そしておれの視線に気づいたのか、一瞬目が合う。
おれはとっさに目を反らしてしまったけど、その一瞬に冷たい空気を感じた…。


きっと、あの子は気づいているのだろう…。
あの時、チャンミンとあの子がキスしてる現場から逃げ出したおれ。それを必死に追いかけるチャンミン。

あの現場を見たら、何かあるって誰だって気づく…。

ましてやあの子はチャンミンを好きなのだから…。


あの子がチャンミンを好きな気持ちは誰にも止められない…。
チャンミンがおれだけを愛してくれてるって分かっていても…おれの胸に黒い嫌な気持ちが広がっていく…。



心が狭いんだな…、おれ…。




「ジェジュにぃ、どうしたの?気分でも悪い?」


暗くなってるおれにチャンミンが優しく声をかけた。

チャンミンはすぐおれの変化に気づいてしまう。
他の人には無関心なのに…。


「ううん、ちょっと眠いなって…」


慌てて誤魔化した。


「そう?」


…昨日遅くまでいじめ過ぎたかな?

チャンミンが耳元でこっそりと囁いた。


「もうっ!」


昨日の夜のことを思い出し、顔が熱くなる。
チャンミンに拳を振り上げ叩こうとすると、サッとよけられた。


「むむっ」


何度も叩こうとするが、どれも避けられてしまう。
おれはムキになって続けた。


チャンミンは笑いながら器用に避け、最後には両方の手首を掴んだ。

振りほどこうとしても、チャンミンの力の強さには敵わない。


すると一瞬引き寄せられ、額に軽くキスをされた。


…メンバーの皆がいるのにっ。


急いで振り返ったけど、皆おのおのに仕事の準備をしていて、気付いていないようだった。

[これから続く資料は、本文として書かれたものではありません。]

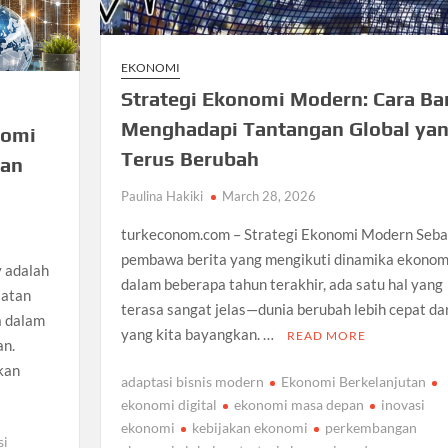
EKONOMI
Strategi Ekonomi Modern: Cara Ba
Menghadapi Tantangan Global ya
nomi
Terus Berubah
han
Paulina Hakiki
March 28, 2026
turkeconom.com – Strategi Ekonomi Modern Seba
pembawa berita yang mengikuti dinamika ekonom
 adalah
dalam beberapa tahun terakhir, ada satu hal yang
aatan
terasa sangat jelas—dunia berubah lebih cepat dar
a dalam
yang kita bayangkan. …
READ MORE
an.
kan
adaptasi bisnis modern
Ekonomi Berkelanjutan
ekonomi digital
ekonomi masa depan
inovasi
ekonomi
kebijakan ekonomi
perkembangan
si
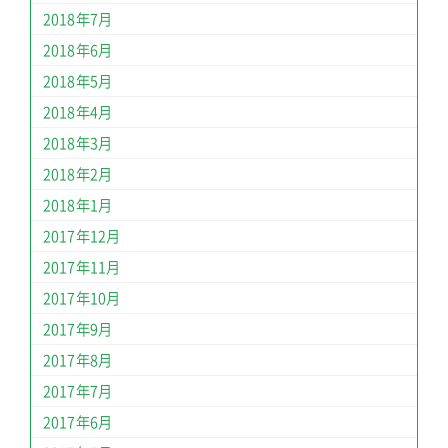
2018年7月
2018年6月
2018年5月
2018年4月
2018年3月
2018年2月
2018年1月
2017年12月
2017年11月
2017年10月
2017年9月
2017年8月
2017年7月
2017年6月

チャンミンを見ると、いたずらっ子のようにペロッと舌を出した。


ぺしぺしと軽くチャンミンの胸を叩く。


「もうすぐ本番だぞ。じゃれてないで準備しろよ」



リーダーのユノに怒られ、返事をしておれたちは鏡の前で最終チェックをした。





さっきまでの暗い気持ちが、いつの間にか消えていた。